Longtime automotive writer Eric Peters wrote recently in the Detroit Free Press that motorists have much to fear from a Hurley-led NHTSA, including a possible return to federally-mandated speed limits, a national blood alcohol count as low as .04, federally-mandated speed and red light cameras, and even the installation of GPS responders on vehicles for the possible implementation of future "pay as you go" driving taxes (Britain already keeps tabs on the whereabouts of every driver in the country).
But Hurley's record is most troubling when it comes to overly aggressive measures allegedly aimed at preventing drunken driving. MADD's top priority during Hurley's stint as CEO was to get state legislatures to pass laws mandating ignition interlock devices in the cars of all first-time DWI offenders. The device requires you to blow into a tube before starting your car, then blow again at set intervals as you're driving (which, come to think of it, doesn't really seem all that safe). Under Hurley's watch, MADD gave a "qualified endorsement" for bills in the New York and New Mexico legislatures that would have required the devices in all cars sold in those states. Fortunately, neither bill became law.
Hurley and MADD were also at the heart of the effort to force the states to adopt the .08 minimum blood alcohol standard back in the late 1990s, under penalty of losing federal highway funds for noncompliance. Studies show that both significant impairment and most DWI fatalities occur at much higher blood-alcohol concentrations.

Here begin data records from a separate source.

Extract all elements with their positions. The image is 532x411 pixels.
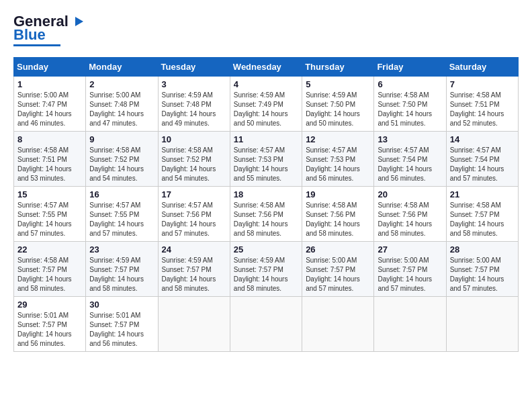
day-number: 6 [378,79,442,89]
day-number: 14 [450,134,515,144]
day-info: Sunrise: 4:59 AM Sunset: 7:49 PM Dayligh… [234,91,298,128]
day-info: Sunrise: 4:58 AM Sunset: 7:56 PM Dayligh… [378,201,442,238]
calendar-day-cell: 16Sunrise: 4:57 AM Sunset: 7:55 PM Dayli… [86,187,158,242]
day-info: Sunrise: 4:57 AM Sunset: 7:55 PM Dayligh… [89,201,154,238]
calendar-day-cell: 30Sunrise: 5:01 AM Sunset: 7:57 PM Dayli… [86,297,158,352]
day-info: Sunrise: 4:58 AM Sunset: 7:51 PM Dayligh… [17,146,82,183]
day-info: Sunrise: 5:00 AM Sunset: 7:57 PM Dayligh… [378,256,442,293]
calendar-day-cell: 7Sunrise: 4:58 AM Sunset: 7:51 PM Daylig… [446,77,518,132]
calendar-day-cell: 22Sunrise: 4:58 AM Sunset: 7:57 PM Dayli… [14,242,86,297]
calendar-day-cell: 26Sunrise: 5:00 AM Sunset: 7:57 PM Dayli… [302,242,374,297]
day-info: Sunrise: 4:57 AM Sunset: 7:54 PM Dayligh… [378,146,442,183]
calendar-day-cell: 17Sunrise: 4:57 AM Sunset: 7:56 PM Dayli… [158,187,230,242]
calendar-day-cell: 12Sunrise: 4:57 AM Sunset: 7:53 PM Dayli… [302,132,374,187]
day-number: 12 [306,134,370,144]
day-info: Sunrise: 5:00 AM Sunset: 7:47 PM Dayligh… [17,91,82,128]
logo-icon [70,14,85,29]
calendar-week-row: 22Sunrise: 4:58 AM Sunset: 7:57 PM Dayli… [14,242,519,297]
day-number: 29 [17,300,82,310]
calendar-day-cell: 8Sunrise: 4:58 AM Sunset: 7:51 PM Daylig… [14,132,86,187]
day-number: 3 [162,79,226,89]
calendar-day-cell: 15Sunrise: 4:57 AM Sunset: 7:55 PM Dayli… [14,187,86,242]
day-info: Sunrise: 4:58 AM Sunset: 7:52 PM Dayligh… [162,146,226,183]
day-info: Sunrise: 5:01 AM Sunset: 7:57 PM Dayligh… [17,311,82,349]
calendar-week-row: 8Sunrise: 4:58 AM Sunset: 7:51 PM Daylig… [14,132,519,187]
calendar-day-cell: 19Sunrise: 4:58 AM Sunset: 7:56 PM Dayli… [302,187,374,242]
day-number: 20 [378,189,442,199]
day-number: 4 [234,79,298,89]
day-number: 16 [89,189,154,199]
logo-text-blue: Blue [13,27,46,43]
day-number: 11 [234,134,298,144]
calendar-day-cell: 28Sunrise: 5:00 AM Sunset: 7:57 PM Dayli… [446,242,518,297]
day-number: 18 [234,189,298,199]
calendar-week-row: 29Sunrise: 5:01 AM Sunset: 7:57 PM Dayli… [14,297,519,352]
calendar-day-cell [158,297,230,352]
calendar-header-row: SundayMondayTuesdayWednesdayThursdayFrid… [14,58,519,77]
day-info: Sunrise: 4:57 AM Sunset: 7:53 PM Dayligh… [306,146,370,183]
day-info: Sunrise: 5:00 AM Sunset: 7:57 PM Dayligh… [450,256,515,293]
day-number: 1 [17,79,82,89]
logo-underline [13,44,60,46]
day-info: Sunrise: 4:59 AM Sunset: 7:48 PM Dayligh… [162,91,226,128]
day-of-week-header: Friday [374,58,446,77]
calendar-day-cell: 6Sunrise: 4:58 AM Sunset: 7:50 PM Daylig… [374,77,446,132]
day-of-week-header: Saturday [446,58,518,77]
calendar-day-cell: 29Sunrise: 5:01 AM Sunset: 7:57 PM Dayli… [14,297,86,352]
day-number: 10 [162,134,226,144]
calendar-day-cell: 14Sunrise: 4:57 AM Sunset: 7:54 PM Dayli… [446,132,518,187]
day-number: 13 [378,134,442,144]
logo: General Blue [13,13,85,46]
day-of-week-header: Sunday [14,58,86,77]
day-info: Sunrise: 4:57 AM Sunset: 7:53 PM Dayligh… [234,146,298,183]
day-of-week-header: Thursday [302,58,374,77]
calendar-week-row: 15Sunrise: 4:57 AM Sunset: 7:55 PM Dayli… [14,187,519,242]
calendar-week-row: 1Sunrise: 5:00 AM Sunset: 7:47 PM Daylig… [14,77,519,132]
calendar-day-cell: 5Sunrise: 4:59 AM Sunset: 7:50 PM Daylig… [302,77,374,132]
day-info: Sunrise: 4:57 AM Sunset: 7:54 PM Dayligh… [450,146,515,183]
day-info: Sunrise: 4:58 AM Sunset: 7:52 PM Dayligh… [89,146,154,183]
calendar-day-cell [302,297,374,352]
calendar-day-cell: 27Sunrise: 5:00 AM Sunset: 7:57 PM Dayli… [374,242,446,297]
calendar-day-cell [230,297,302,352]
calendar-day-cell: 25Sunrise: 4:59 AM Sunset: 7:57 PM Dayli… [230,242,302,297]
day-of-week-header: Tuesday [158,58,230,77]
day-info: Sunrise: 4:57 AM Sunset: 7:56 PM Dayligh… [162,201,226,238]
day-info: Sunrise: 5:01 AM Sunset: 7:57 PM Dayligh… [89,311,154,349]
day-info: Sunrise: 5:00 AM Sunset: 7:48 PM Dayligh… [89,91,154,128]
day-info: Sunrise: 4:57 AM Sunset: 7:55 PM Dayligh… [17,201,82,238]
calendar-day-cell: 11Sunrise: 4:57 AM Sunset: 7:53 PM Dayli… [230,132,302,187]
calendar-day-cell: 9Sunrise: 4:58 AM Sunset: 7:52 PM Daylig… [86,132,158,187]
day-number: 9 [89,134,154,144]
day-number: 15 [17,189,82,199]
day-info: Sunrise: 4:58 AM Sunset: 7:56 PM Dayligh… [306,201,370,238]
calendar-day-cell: 2Sunrise: 5:00 AM Sunset: 7:48 PM Daylig… [86,77,158,132]
calendar-day-cell: 20Sunrise: 4:58 AM Sunset: 7:56 PM Dayli… [374,187,446,242]
calendar-day-cell: 10Sunrise: 4:58 AM Sunset: 7:52 PM Dayli… [158,132,230,187]
day-number: 27 [378,244,442,255]
day-number: 21 [450,189,515,199]
day-info: Sunrise: 5:00 AM Sunset: 7:57 PM Dayligh… [306,256,370,293]
calendar-day-cell: 18Sunrise: 4:58 AM Sunset: 7:56 PM Dayli… [230,187,302,242]
day-number: 8 [17,134,82,144]
day-info: Sunrise: 4:59 AM Sunset: 7:50 PM Dayligh… [306,91,370,128]
svg-marker-0 [75,17,83,26]
day-info: Sunrise: 4:58 AM Sunset: 7:51 PM Dayligh… [450,91,515,128]
day-info: Sunrise: 4:58 AM Sunset: 7:56 PM Dayligh… [234,201,298,238]
day-info: Sunrise: 4:59 AM Sunset: 7:57 PM Dayligh… [234,256,298,293]
page-header: General Blue [13,13,519,46]
day-number: 19 [306,189,370,199]
day-number: 17 [162,189,226,199]
day-info: Sunrise: 4:58 AM Sunset: 7:57 PM Dayligh… [17,256,82,293]
day-number: 30 [89,300,154,310]
day-number: 23 [89,244,154,255]
calendar-table: SundayMondayTuesdayWednesdayThursdayFrid… [13,57,519,352]
calendar-day-cell: 23Sunrise: 4:59 AM Sunset: 7:57 PM Dayli… [86,242,158,297]
day-of-week-header: Wednesday [230,58,302,77]
day-info: Sunrise: 4:58 AM Sunset: 7:50 PM Dayligh… [378,91,442,128]
calendar-day-cell: 1Sunrise: 5:00 AM Sunset: 7:47 PM Daylig… [14,77,86,132]
day-info: Sunrise: 4:59 AM Sunset: 7:57 PM Dayligh… [162,256,226,293]
day-number: 5 [306,79,370,89]
day-number: 25 [234,244,298,255]
day-info: Sunrise: 4:58 AM Sunset: 7:57 PM Dayligh… [450,201,515,238]
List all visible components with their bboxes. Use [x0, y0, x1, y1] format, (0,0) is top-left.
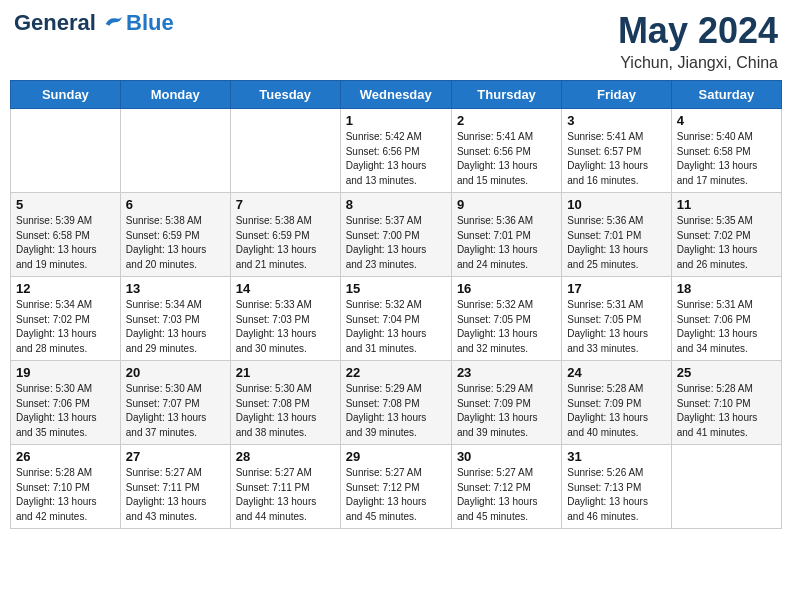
weekday-header-sunday: Sunday — [11, 81, 121, 109]
day-number: 1 — [346, 113, 446, 128]
calendar-cell: 11Sunrise: 5:35 AM Sunset: 7:02 PM Dayli… — [671, 193, 781, 277]
week-row-1: 1Sunrise: 5:42 AM Sunset: 6:56 PM Daylig… — [11, 109, 782, 193]
day-number: 21 — [236, 365, 335, 380]
logo-bird-icon — [102, 13, 124, 35]
day-number: 27 — [126, 449, 225, 464]
calendar-cell — [11, 109, 121, 193]
calendar-cell: 27Sunrise: 5:27 AM Sunset: 7:11 PM Dayli… — [120, 445, 230, 529]
calendar-cell: 4Sunrise: 5:40 AM Sunset: 6:58 PM Daylig… — [671, 109, 781, 193]
calendar-cell: 24Sunrise: 5:28 AM Sunset: 7:09 PM Dayli… — [562, 361, 671, 445]
day-number: 11 — [677, 197, 776, 212]
day-info: Sunrise: 5:27 AM Sunset: 7:12 PM Dayligh… — [457, 466, 556, 524]
day-info: Sunrise: 5:39 AM Sunset: 6:58 PM Dayligh… — [16, 214, 115, 272]
day-number: 10 — [567, 197, 665, 212]
day-number: 5 — [16, 197, 115, 212]
week-row-5: 26Sunrise: 5:28 AM Sunset: 7:10 PM Dayli… — [11, 445, 782, 529]
title-area: May 2024 Yichun, Jiangxi, China — [618, 10, 778, 72]
day-info: Sunrise: 5:29 AM Sunset: 7:09 PM Dayligh… — [457, 382, 556, 440]
calendar-cell: 7Sunrise: 5:38 AM Sunset: 6:59 PM Daylig… — [230, 193, 340, 277]
calendar-cell: 9Sunrise: 5:36 AM Sunset: 7:01 PM Daylig… — [451, 193, 561, 277]
day-info: Sunrise: 5:41 AM Sunset: 6:56 PM Dayligh… — [457, 130, 556, 188]
day-info: Sunrise: 5:28 AM Sunset: 7:10 PM Dayligh… — [677, 382, 776, 440]
calendar-cell: 28Sunrise: 5:27 AM Sunset: 7:11 PM Dayli… — [230, 445, 340, 529]
day-info: Sunrise: 5:37 AM Sunset: 7:00 PM Dayligh… — [346, 214, 446, 272]
calendar-cell: 14Sunrise: 5:33 AM Sunset: 7:03 PM Dayli… — [230, 277, 340, 361]
calendar-cell: 10Sunrise: 5:36 AM Sunset: 7:01 PM Dayli… — [562, 193, 671, 277]
calendar-cell: 12Sunrise: 5:34 AM Sunset: 7:02 PM Dayli… — [11, 277, 121, 361]
calendar-cell: 1Sunrise: 5:42 AM Sunset: 6:56 PM Daylig… — [340, 109, 451, 193]
day-info: Sunrise: 5:32 AM Sunset: 7:05 PM Dayligh… — [457, 298, 556, 356]
calendar-cell: 13Sunrise: 5:34 AM Sunset: 7:03 PM Dayli… — [120, 277, 230, 361]
day-number: 19 — [16, 365, 115, 380]
day-info: Sunrise: 5:27 AM Sunset: 7:11 PM Dayligh… — [236, 466, 335, 524]
week-row-4: 19Sunrise: 5:30 AM Sunset: 7:06 PM Dayli… — [11, 361, 782, 445]
calendar-cell: 23Sunrise: 5:29 AM Sunset: 7:09 PM Dayli… — [451, 361, 561, 445]
day-info: Sunrise: 5:38 AM Sunset: 6:59 PM Dayligh… — [126, 214, 225, 272]
calendar-cell: 2Sunrise: 5:41 AM Sunset: 6:56 PM Daylig… — [451, 109, 561, 193]
calendar-cell: 19Sunrise: 5:30 AM Sunset: 7:06 PM Dayli… — [11, 361, 121, 445]
calendar-cell: 21Sunrise: 5:30 AM Sunset: 7:08 PM Dayli… — [230, 361, 340, 445]
day-number: 26 — [16, 449, 115, 464]
day-info: Sunrise: 5:42 AM Sunset: 6:56 PM Dayligh… — [346, 130, 446, 188]
day-info: Sunrise: 5:36 AM Sunset: 7:01 PM Dayligh… — [457, 214, 556, 272]
day-info: Sunrise: 5:28 AM Sunset: 7:09 PM Dayligh… — [567, 382, 665, 440]
logo: General Blue — [14, 10, 174, 35]
logo-text: General — [14, 10, 124, 35]
day-info: Sunrise: 5:30 AM Sunset: 7:07 PM Dayligh… — [126, 382, 225, 440]
day-number: 12 — [16, 281, 115, 296]
day-number: 7 — [236, 197, 335, 212]
week-row-2: 5Sunrise: 5:39 AM Sunset: 6:58 PM Daylig… — [11, 193, 782, 277]
calendar-cell: 22Sunrise: 5:29 AM Sunset: 7:08 PM Dayli… — [340, 361, 451, 445]
day-info: Sunrise: 5:30 AM Sunset: 7:08 PM Dayligh… — [236, 382, 335, 440]
calendar-cell — [671, 445, 781, 529]
calendar-cell: 18Sunrise: 5:31 AM Sunset: 7:06 PM Dayli… — [671, 277, 781, 361]
day-number: 2 — [457, 113, 556, 128]
day-number: 17 — [567, 281, 665, 296]
calendar-cell: 26Sunrise: 5:28 AM Sunset: 7:10 PM Dayli… — [11, 445, 121, 529]
day-number: 29 — [346, 449, 446, 464]
header: General Blue May 2024 Yichun, Jiangxi, C… — [10, 10, 782, 72]
day-number: 9 — [457, 197, 556, 212]
calendar-cell: 31Sunrise: 5:26 AM Sunset: 7:13 PM Dayli… — [562, 445, 671, 529]
calendar-cell: 6Sunrise: 5:38 AM Sunset: 6:59 PM Daylig… — [120, 193, 230, 277]
day-info: Sunrise: 5:40 AM Sunset: 6:58 PM Dayligh… — [677, 130, 776, 188]
day-info: Sunrise: 5:41 AM Sunset: 6:57 PM Dayligh… — [567, 130, 665, 188]
day-info: Sunrise: 5:28 AM Sunset: 7:10 PM Dayligh… — [16, 466, 115, 524]
day-number: 24 — [567, 365, 665, 380]
weekday-header-thursday: Thursday — [451, 81, 561, 109]
day-info: Sunrise: 5:33 AM Sunset: 7:03 PM Dayligh… — [236, 298, 335, 356]
location-title: Yichun, Jiangxi, China — [618, 54, 778, 72]
calendar-cell: 30Sunrise: 5:27 AM Sunset: 7:12 PM Dayli… — [451, 445, 561, 529]
weekday-header-wednesday: Wednesday — [340, 81, 451, 109]
day-number: 3 — [567, 113, 665, 128]
weekday-header-friday: Friday — [562, 81, 671, 109]
calendar-cell: 5Sunrise: 5:39 AM Sunset: 6:58 PM Daylig… — [11, 193, 121, 277]
calendar-cell: 8Sunrise: 5:37 AM Sunset: 7:00 PM Daylig… — [340, 193, 451, 277]
weekday-header-monday: Monday — [120, 81, 230, 109]
day-number: 20 — [126, 365, 225, 380]
month-title: May 2024 — [618, 10, 778, 52]
calendar-cell: 20Sunrise: 5:30 AM Sunset: 7:07 PM Dayli… — [120, 361, 230, 445]
day-info: Sunrise: 5:27 AM Sunset: 7:11 PM Dayligh… — [126, 466, 225, 524]
day-number: 18 — [677, 281, 776, 296]
day-info: Sunrise: 5:36 AM Sunset: 7:01 PM Dayligh… — [567, 214, 665, 272]
day-info: Sunrise: 5:27 AM Sunset: 7:12 PM Dayligh… — [346, 466, 446, 524]
day-number: 23 — [457, 365, 556, 380]
day-number: 15 — [346, 281, 446, 296]
day-number: 4 — [677, 113, 776, 128]
weekday-header-tuesday: Tuesday — [230, 81, 340, 109]
calendar-cell: 16Sunrise: 5:32 AM Sunset: 7:05 PM Dayli… — [451, 277, 561, 361]
calendar-cell: 29Sunrise: 5:27 AM Sunset: 7:12 PM Dayli… — [340, 445, 451, 529]
calendar-cell — [120, 109, 230, 193]
day-number: 22 — [346, 365, 446, 380]
logo-blue-text: Blue — [126, 10, 174, 35]
day-number: 28 — [236, 449, 335, 464]
day-number: 13 — [126, 281, 225, 296]
day-number: 30 — [457, 449, 556, 464]
day-info: Sunrise: 5:34 AM Sunset: 7:03 PM Dayligh… — [126, 298, 225, 356]
calendar-cell — [230, 109, 340, 193]
week-row-3: 12Sunrise: 5:34 AM Sunset: 7:02 PM Dayli… — [11, 277, 782, 361]
weekday-header-saturday: Saturday — [671, 81, 781, 109]
day-info: Sunrise: 5:34 AM Sunset: 7:02 PM Dayligh… — [16, 298, 115, 356]
day-info: Sunrise: 5:35 AM Sunset: 7:02 PM Dayligh… — [677, 214, 776, 272]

Hurley has also aggressively pushed for the use of constitutionally-dubious roadblock sobriety checkpoints to enforce the new standard, even though there's convincing evidence these invasive tactics have actually made the roads more dangerous. DWI deaths began inching upward again as the roadblocks were implemented in the early 2000s. It isn't difficult to see why. Roadblocks are designed to catch motorists who aren't driving erratically enough to be caught with conventional law enforcement methods. The officers who staff them would otherwise be out on the streets, looking for actual drunks who pose an actual threat to highway safety.
With Hurley in charge, MADD's goals will become NHTSA's goals. That's troubling because at heart, MADD is an activist organization. The groups once-admirable goal of raising public awareness about drunk driving has over the last several years morphed into a zealous, evangelical teetotaling campaign. When a coalition of college presidents recently asked for nothing more than a new debate over the federal drinking age last year, for example, MADD called on parents to boycott the presidents' schools. MADD has supported prison sentences for parents who allow alcohol consumption at chaperoned parties for underage teens, and fought efforts to allow underage veterans to have a beer on base after returning from Iraq and Afghanistan. Even MADD's founder, Candace Lightner, has renounced the group, calling them "neo-prohibitionists."
MADD is no longer merely a group of concerned mothers raising awareness. They've become very powerful, pushing for laws based on questionable data and that involve real trade-offs between safety, privacy, and individual freedom. That's what makes the organization's close relationship with the government so troubling. Hurley isn't the first MADD exec to make the jump to NHTSA—or the other way around. MADD regularly receives funding from the federal government. Members of MADD have even been known to help man and run sobriety checkpoints. MADD also runs many of the mandatory classes DWI convicts are forced to attend (and pay for).
Hurley would take NHTSA in a much more activist direction. States could expect to see more federal mandates about how they manage their roads, and motorists could expect expensive new mandatory safety add-ons to new vehicles; more reasons for to get pulled over; and lots more red light and speed cameras. NHTSA needs a director who will balance safety with freedom, who will look at data dispassionately, and who will consider unintended consequences before ushering in sweeping new policies.
Chuck Hurley isn't that person.
Radley Balko is a senior editor at Reason magazine.